The spirit stepped back, allowing her real self to be seen.

Standing there in place of the horrible void of evil was a tired old woman with a withered face, pure white sunken eyes and long grey-black hair. She was so bony it was as though skin had been painted on her bones.

“Your mother’s the Krusnik. Yes we have met,” said the old woman, remembering the beating she took from the Krusnik over tormenting some Human male.

“Who are you?” demanded the old woman, looking at Natalia.

“Natalia Cherkasskaya,” replied Natalia, her voice trembling.

“I would offer a name, but it’s been so long, I can’t remember what they called me,” said the old woman in a voice so dead it sent shivers up Natalia’s and Catalyst’s back.

“You still have not answered my other questions. What are you doing in my master’s home?” demanded the old woman, showing signs of her spirit.

Not wanting to jeopardize their safety, Natalia chose not to contradict the old woman.

“We’re on our way to Ghost Mountain to find the Clique. We needed a shelter for the night and when we found this place and nobody was here, we thought it would be okay,” replied Natalia.

“That’s right, we just needed a place to rest for the night,” said Catalyst, hoping his words would carry more weight with the old woman.

“The Clique, I see.
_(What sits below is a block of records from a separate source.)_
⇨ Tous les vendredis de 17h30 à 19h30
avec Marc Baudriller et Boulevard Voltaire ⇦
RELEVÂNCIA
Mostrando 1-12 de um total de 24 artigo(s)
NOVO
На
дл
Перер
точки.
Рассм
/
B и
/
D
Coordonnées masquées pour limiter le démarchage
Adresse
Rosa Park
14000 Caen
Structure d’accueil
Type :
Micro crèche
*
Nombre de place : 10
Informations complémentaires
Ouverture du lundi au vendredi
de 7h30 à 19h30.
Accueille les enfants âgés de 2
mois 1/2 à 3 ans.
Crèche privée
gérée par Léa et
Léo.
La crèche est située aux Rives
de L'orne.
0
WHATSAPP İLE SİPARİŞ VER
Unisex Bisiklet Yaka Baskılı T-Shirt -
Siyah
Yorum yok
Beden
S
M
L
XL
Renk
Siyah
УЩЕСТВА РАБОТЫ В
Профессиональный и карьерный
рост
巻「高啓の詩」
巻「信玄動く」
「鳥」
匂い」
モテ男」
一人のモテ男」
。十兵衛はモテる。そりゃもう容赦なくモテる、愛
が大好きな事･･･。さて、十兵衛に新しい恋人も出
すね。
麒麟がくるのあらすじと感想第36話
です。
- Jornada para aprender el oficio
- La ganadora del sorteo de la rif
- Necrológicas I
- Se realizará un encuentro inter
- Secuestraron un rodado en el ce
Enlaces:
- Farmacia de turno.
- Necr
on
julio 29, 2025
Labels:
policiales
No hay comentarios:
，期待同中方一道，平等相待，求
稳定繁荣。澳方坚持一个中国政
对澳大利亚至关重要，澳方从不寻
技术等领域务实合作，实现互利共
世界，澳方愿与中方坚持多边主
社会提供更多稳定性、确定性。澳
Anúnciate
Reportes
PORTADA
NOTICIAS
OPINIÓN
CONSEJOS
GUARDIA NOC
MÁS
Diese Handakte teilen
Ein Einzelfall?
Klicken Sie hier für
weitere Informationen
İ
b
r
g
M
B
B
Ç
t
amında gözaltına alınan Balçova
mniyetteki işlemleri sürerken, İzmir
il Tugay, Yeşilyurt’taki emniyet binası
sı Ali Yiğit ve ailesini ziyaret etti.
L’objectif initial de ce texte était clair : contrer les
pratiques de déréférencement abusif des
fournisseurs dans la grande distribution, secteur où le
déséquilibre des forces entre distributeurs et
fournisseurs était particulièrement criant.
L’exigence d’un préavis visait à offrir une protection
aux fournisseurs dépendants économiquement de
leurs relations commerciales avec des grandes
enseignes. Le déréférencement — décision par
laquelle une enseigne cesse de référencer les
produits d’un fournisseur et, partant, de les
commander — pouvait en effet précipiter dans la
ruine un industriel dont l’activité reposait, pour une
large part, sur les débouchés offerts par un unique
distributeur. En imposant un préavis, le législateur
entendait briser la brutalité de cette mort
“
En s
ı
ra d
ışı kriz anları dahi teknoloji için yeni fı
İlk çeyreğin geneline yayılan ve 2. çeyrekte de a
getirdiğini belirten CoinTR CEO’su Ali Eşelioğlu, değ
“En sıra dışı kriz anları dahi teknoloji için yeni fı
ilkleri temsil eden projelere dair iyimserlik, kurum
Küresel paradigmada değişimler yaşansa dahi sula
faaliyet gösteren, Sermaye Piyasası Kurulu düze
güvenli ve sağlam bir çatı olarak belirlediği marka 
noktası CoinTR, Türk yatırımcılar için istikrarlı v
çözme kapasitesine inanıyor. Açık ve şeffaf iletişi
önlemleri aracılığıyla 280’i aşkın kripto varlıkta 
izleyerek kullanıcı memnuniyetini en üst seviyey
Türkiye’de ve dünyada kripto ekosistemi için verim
You’ll have a hard time finding them,” said the old woman as her eyes misted over and turned to a dark green. Seeing this transformation, Natalia knew exactly what this being was and what she was capable of doing.

“Do you know where they are? Can you tell us?” asked Natalia hopefully.

“Yes and no. They come, they go, they travel far and they travel fast. It’s impossible to know exactly where or when they will be,” replied the old woman, trying to make sense of the people, places and things she was seeing.

“Can you tell us anything about where they might be?” asked Catalyst.

With her eyes still staring off into nothing, they misted back to pure white as she returned to her evil self.

“No, I will tell you nothing!” snapped the old woman.

“But you’re a spirit – surely you saw something that would help us?” said Catalyst, almost begging.

“I have seen a great many things, but each of us has our own journey to make in this life and the unknown path is as important as the known path. Right now yours is the unknown path.” Leaving just as fast as it came, the spirit disappeared out of the door.

“That, Natalia, was a hag.”

“I know, we have them on Earth, only ours show up when you deny their existence and scare that right out of you. They don’t hang around guarding someone’s abandoned home or answering questions, and all of that stuff sounded like a lot of needless babble,” interrupted Natalia.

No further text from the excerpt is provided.